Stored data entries
Segment Open

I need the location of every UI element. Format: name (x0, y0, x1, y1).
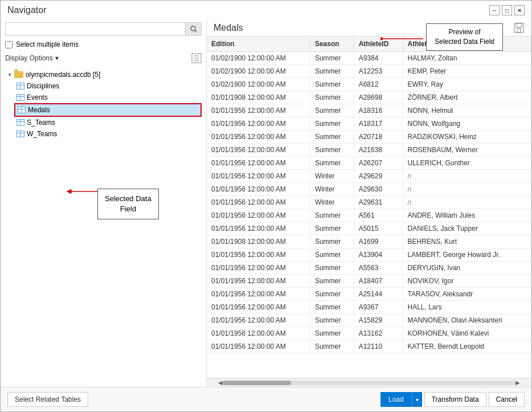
table-label-disciplines: Disciplines (27, 82, 59, 90)
table-cell: A6812 (354, 78, 403, 91)
table-item-medals[interactable]: Medals (14, 103, 202, 117)
table-cell: HALL, Lars (403, 301, 531, 314)
table-cell: Summer (310, 222, 354, 235)
scroll-thumb (223, 381, 291, 385)
table-cell: 01/01/1956 12:00:00 AM (207, 170, 310, 183)
table-cell: A12110 (354, 340, 403, 353)
table-icon-steams (17, 119, 24, 126)
search-box (5, 22, 202, 36)
table-cell: 01/01/1956 12:00:00 AM (207, 183, 310, 196)
table-item-events[interactable]: Events (14, 92, 202, 103)
select-related-tables-button[interactable]: Select Related Tables (7, 392, 88, 407)
col-season: Season (310, 36, 354, 52)
table-item-disciplines[interactable]: Disciplines (14, 80, 202, 92)
table-cell: ROSENBAUM, Werner (403, 144, 531, 157)
cancel-button[interactable]: Cancel (489, 392, 525, 407)
table-cell: 01/01/1956 12:00:00 AM (207, 130, 310, 144)
navigator-window: Navigator ─ □ ✕ Select mult (0, 0, 532, 412)
scroll-right-arrow[interactable]: ▶ (515, 380, 520, 386)
table-label-medals: Medals (28, 106, 50, 114)
table-cell: Summer (310, 78, 354, 91)
table-row: 01/01/1956 12:00:00 AMWinterA29629n (207, 170, 531, 183)
table-cell: 01/01/1956 12:00:00 AM (207, 327, 310, 340)
table-cell: 01/02/1900 12:00:00 AM (207, 78, 310, 91)
table-row: 01/02/1900 12:00:00 AMSummerA9384HALMAY,… (207, 52, 531, 65)
table-cell: 01/01/1956 12:00:00 AM (207, 301, 310, 314)
load-button[interactable]: Load (380, 392, 412, 407)
table-cell: Summer (310, 144, 354, 157)
search-input[interactable] (6, 23, 185, 35)
select-multiple-row: Select multiple items (5, 40, 202, 48)
table-item-wteams[interactable]: W_Teams (14, 128, 202, 140)
table-row: 01/01/1956 12:00:00 AMSummerA561ANDRE, W… (207, 209, 531, 222)
table-cell: Summer (310, 314, 354, 327)
table-cell: Summer (310, 65, 354, 78)
table-cell: 01/01/1956 12:00:00 AM (207, 275, 310, 288)
table-cell: A12253 (354, 65, 403, 78)
table-cell: 01/02/1900 12:00:00 AM (207, 52, 310, 65)
search-button[interactable] (185, 23, 201, 35)
main-content: Select multiple items Display Options ▾ (1, 18, 531, 387)
table-cell: A29630 (354, 183, 403, 196)
minimize-button[interactable]: ─ (489, 5, 500, 15)
table-icon-medals (18, 107, 26, 113)
table-cell: EWRY, Ray (403, 78, 531, 91)
preview-arrow (380, 30, 426, 47)
scroll-left-arrow[interactable]: ◀ (218, 380, 223, 386)
selected-field-callout-text: Selected DataField (105, 194, 152, 213)
table-row: 01/01/1956 12:00:00 AMSummerA9367HALL, L… (207, 301, 531, 314)
bottom-bar: Select Related Tables Load ▾ Transform D… (1, 387, 531, 411)
svg-line-1 (195, 30, 197, 32)
horizontal-scrollbar[interactable]: ◀ ▶ (207, 378, 531, 387)
table-row: 01/01/1956 12:00:00 AMSummerA18317NONN, … (207, 117, 531, 130)
callout-arrow-left (66, 183, 100, 200)
tree-children: Disciplines Events Medals S_Teams (5, 80, 202, 140)
table-cell: 01/01/1956 12:00:00 AM (207, 262, 310, 275)
table-scroll[interactable]: Edition Season AthleteID Athlete 01/02/1… (207, 36, 531, 378)
table-cell: Summer (310, 327, 354, 340)
table-cell: Summer (310, 104, 354, 117)
table-cell: A29629 (354, 170, 403, 183)
table-cell: 01/01/1956 12:00:00 AM (207, 196, 310, 209)
table-item-steams[interactable]: S_Teams (14, 117, 202, 128)
svg-rect-9 (517, 28, 521, 32)
table-cell: NOVIKOV, Igor (403, 275, 531, 288)
table-cell: Summer (310, 130, 354, 144)
table-cell: KEMP, Peter (403, 65, 531, 78)
load-dropdown-button[interactable]: ▾ (412, 392, 422, 407)
table-cell: ZÖRNER, Albert (403, 91, 531, 104)
table-cell: A561 (354, 209, 403, 222)
table-label-events: Events (27, 93, 48, 101)
table-cell: Summer (310, 157, 354, 170)
table-icon-disciplines (17, 83, 24, 89)
expand-arrow-icon: ▼ (7, 72, 12, 77)
maximize-button[interactable]: □ (502, 5, 512, 15)
display-options-button[interactable]: Display Options ▾ (5, 54, 59, 62)
title-bar: Navigator ─ □ ✕ (1, 1, 531, 18)
close-button[interactable]: ✕ (514, 5, 525, 15)
folder-icon (14, 71, 23, 78)
table-label-steams: S_Teams (27, 119, 55, 127)
table-cell: A18316 (354, 104, 403, 117)
table-cell: A9384 (354, 52, 403, 65)
save-icon (513, 22, 525, 34)
table-cell: A26207 (354, 157, 403, 170)
scroll-track (223, 381, 515, 385)
search-icon (190, 26, 197, 32)
select-multiple-checkbox[interactable] (5, 41, 13, 48)
table-cell: RADZIKOWSKI, Heinz (403, 130, 531, 144)
table-cell: 01/01/1956 12:00:00 AM (207, 340, 310, 353)
table-cell: HALMAY, Zoltan (403, 52, 531, 65)
table-cell: ULLERICH, Gunther (403, 157, 531, 170)
svg-rect-7 (514, 23, 523, 32)
table-row: 01/01/1956 12:00:00 AMSummerA18407NOVIKO… (207, 275, 531, 288)
table-cell: LAMBERT, George Howard Jr. (403, 248, 531, 262)
table-cell: Summer (310, 262, 354, 275)
transform-data-button[interactable]: Transform Data (424, 392, 486, 407)
table-row: 01/01/1956 12:00:00 AMSummerA26207ULLERI… (207, 157, 531, 170)
table-cell: Summer (310, 288, 354, 301)
table-row: 01/01/1908 12:00:00 AMSummerA28698ZÖRNER… (207, 91, 531, 104)
table-cell: A5563 (354, 262, 403, 275)
svg-rect-8 (516, 23, 522, 27)
table-cell: A18407 (354, 275, 403, 288)
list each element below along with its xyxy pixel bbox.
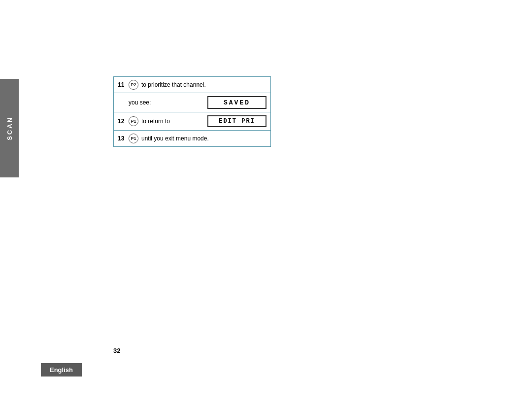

Segment Closed

◆ **Work instruction**
Which lines of the records hold the string "label"? Copy each one.

◆ **Result**
table-label-disciplines: Disciplines (27, 82, 59, 90)
table-label-medals: Medals (28, 106, 50, 114)
table-label-events: Events (27, 93, 48, 101)
table-label-steams: S_Teams (27, 119, 55, 127)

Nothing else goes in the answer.